#### [Task instructions]
Write out the entries exactly, pictures excluded.

#### [Records shown]
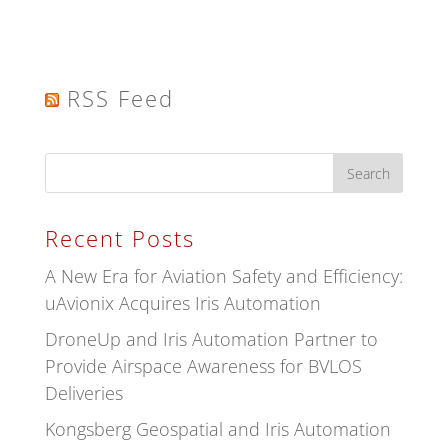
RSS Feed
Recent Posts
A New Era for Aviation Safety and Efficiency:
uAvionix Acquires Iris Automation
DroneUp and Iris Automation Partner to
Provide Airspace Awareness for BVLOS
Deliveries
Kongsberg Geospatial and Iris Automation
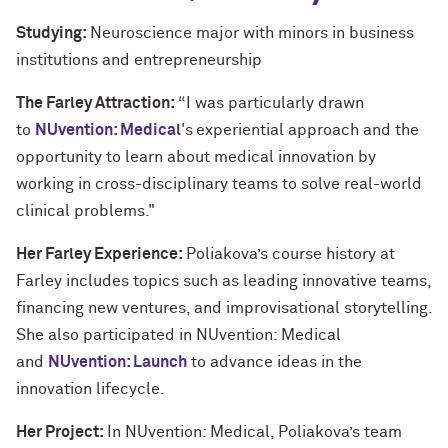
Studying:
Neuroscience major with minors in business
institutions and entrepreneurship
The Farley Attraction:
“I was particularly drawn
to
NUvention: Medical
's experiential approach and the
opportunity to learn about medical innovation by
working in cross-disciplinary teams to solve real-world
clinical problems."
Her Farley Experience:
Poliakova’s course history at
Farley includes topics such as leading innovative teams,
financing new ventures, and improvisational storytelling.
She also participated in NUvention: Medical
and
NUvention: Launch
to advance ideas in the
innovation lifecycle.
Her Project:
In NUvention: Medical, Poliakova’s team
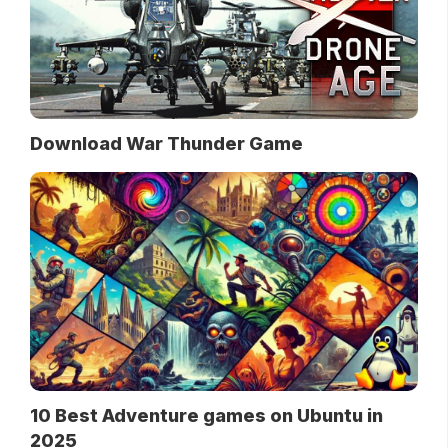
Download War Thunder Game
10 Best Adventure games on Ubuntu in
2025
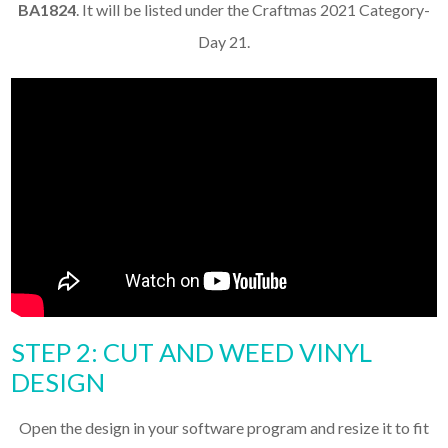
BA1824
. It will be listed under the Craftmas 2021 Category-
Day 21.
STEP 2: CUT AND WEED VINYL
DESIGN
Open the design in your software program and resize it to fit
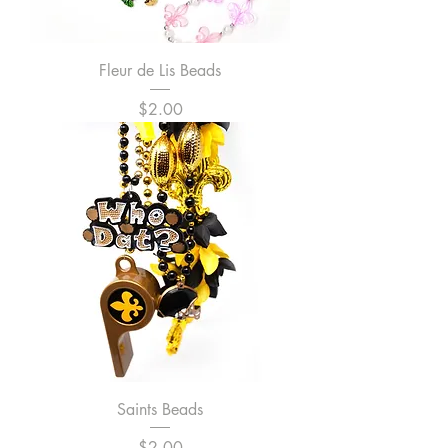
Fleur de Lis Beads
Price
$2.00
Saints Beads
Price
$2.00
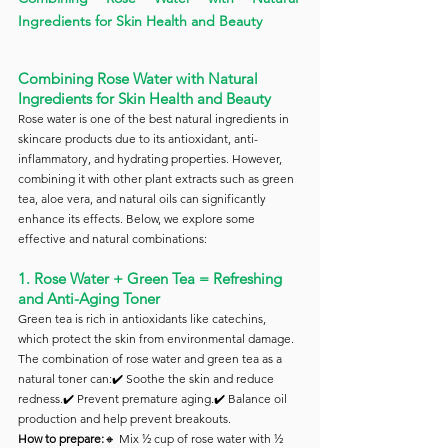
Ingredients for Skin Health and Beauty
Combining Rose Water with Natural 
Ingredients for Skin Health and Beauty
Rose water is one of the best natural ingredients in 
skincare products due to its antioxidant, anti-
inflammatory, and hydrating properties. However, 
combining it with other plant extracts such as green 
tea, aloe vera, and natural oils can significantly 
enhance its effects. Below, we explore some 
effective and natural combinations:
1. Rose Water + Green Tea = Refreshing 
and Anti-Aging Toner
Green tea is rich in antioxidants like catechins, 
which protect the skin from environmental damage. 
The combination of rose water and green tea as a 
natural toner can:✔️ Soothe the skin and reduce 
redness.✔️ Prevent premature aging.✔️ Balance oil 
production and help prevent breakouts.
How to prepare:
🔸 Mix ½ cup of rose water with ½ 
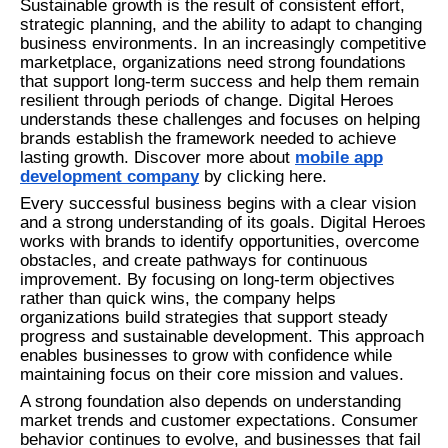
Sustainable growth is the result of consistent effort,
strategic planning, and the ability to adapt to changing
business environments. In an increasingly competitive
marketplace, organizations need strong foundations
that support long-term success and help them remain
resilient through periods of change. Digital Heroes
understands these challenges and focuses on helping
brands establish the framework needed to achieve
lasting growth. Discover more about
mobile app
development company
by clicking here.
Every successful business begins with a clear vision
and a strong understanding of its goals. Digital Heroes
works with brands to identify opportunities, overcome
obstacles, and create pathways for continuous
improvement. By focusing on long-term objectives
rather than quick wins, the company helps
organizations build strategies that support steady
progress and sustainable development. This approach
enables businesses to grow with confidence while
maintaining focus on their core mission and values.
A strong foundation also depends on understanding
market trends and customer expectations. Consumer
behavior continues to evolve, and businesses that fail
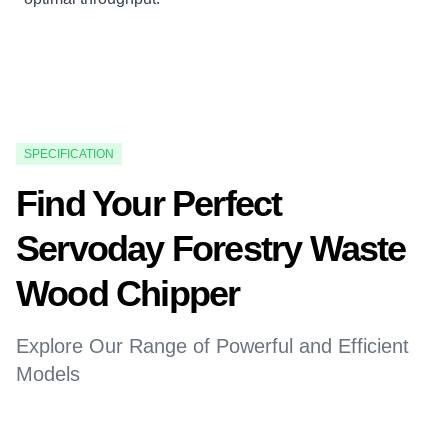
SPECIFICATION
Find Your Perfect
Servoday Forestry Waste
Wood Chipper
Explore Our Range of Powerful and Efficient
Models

#### [Task solution]
RSS Feed
Recent Posts
A New Era for Aviation Safety and Efficiency:
uAvionix Acquires Iris Automation
DroneUp and Iris Automation Partner to
Provide Airspace Awareness for BVLOS
Deliveries
Kongsberg Geospatial and Iris Automation
Studying:
Neuroscience major with minors in business
institutions and entrepreneurship
The Farley Attraction:
“I was particularly drawn
to
NUvention: Medical
's experiential approach and the
opportunity to learn about medical innovation by
working in cross-disciplinary teams to solve real-world
clinical problems."
Her Farley Experience:
Poliakova’s course history at
Farley includes topics such as leading innovative teams,
financing new ventures, and improvisational storytelling.
She also participated in NUvention: Medical
and
NUvention: Launch
to advance ideas in the
innovation lifecycle.
Her Project:
In NUvention: Medical, Poliakova’s team
Download War Thunder Game
10 Best Adventure games on Ubuntu in
2025
BA1824
. It will be listed under the Craftmas 2021 Category-
Day 21.
STEP 2: CUT AND WEED VINYL
DESIGN
Open the design in your software program and resize it to fit
Fleur de Lis Beads
Price
$2.00
Saints Beads
Price
$2.00
Ingredients for Skin Health and Beauty
Combining Rose Water with Natural 
Ingredients for Skin Health and Beauty
Rose water is one of the best natural ingredients in 
skincare products due to its antioxidant, anti-
inflammatory, and hydrating properties. However, 
combining it with other plant extracts such as green 
tea, aloe vera, and natural oils can significantly 
enhance its effects. Below, we explore some 
effective and natural combinations:
1. Rose Water + Green Tea = Refreshing 
and Anti-Aging Toner
Green tea is rich in antioxidants like catechins, 
which protect the skin from environmental damage. 
The combination of rose water and green tea as a 
natural toner can:✔️ Soothe the skin and reduce 
redness.✔️ Prevent premature aging.✔️ Balance oil 
production and help prevent breakouts.
How to prepare:
🔸 Mix ½ cup of rose water with ½ 
Sustainable growth is the result of consistent effort,
strategic planning, and the ability to adapt to changing
business environments. In an increasingly competitive
marketplace, organizations need strong foundations
that support long-term success and help them remain
resilient through periods of change. Digital Heroes
understands these challenges and focuses on helping
brands establish the framework needed to achieve
lasting growth. Discover more about
mobile app
development company
by clicking here.
Every successful business begins with a clear vision
and a strong understanding of its goals. Digital Heroes
works with brands to identify opportunities, overcome
obstacles, and create pathways for continuous
improvement. By focusing on long-term objectives
rather than quick wins, the company helps
organizations build strategies that support steady
progress and sustainable development. This approach
enables businesses to grow with confidence while
maintaining focus on their core mission and values.
A strong foundation also depends on understanding
market trends and customer expectations. Consumer
behavior continues to evolve, and businesses that fail
SPECIFICATION
Find Your Perfect
Servoday Forestry Waste
Wood Chipper
Explore Our Range of Powerful and Efficient
Models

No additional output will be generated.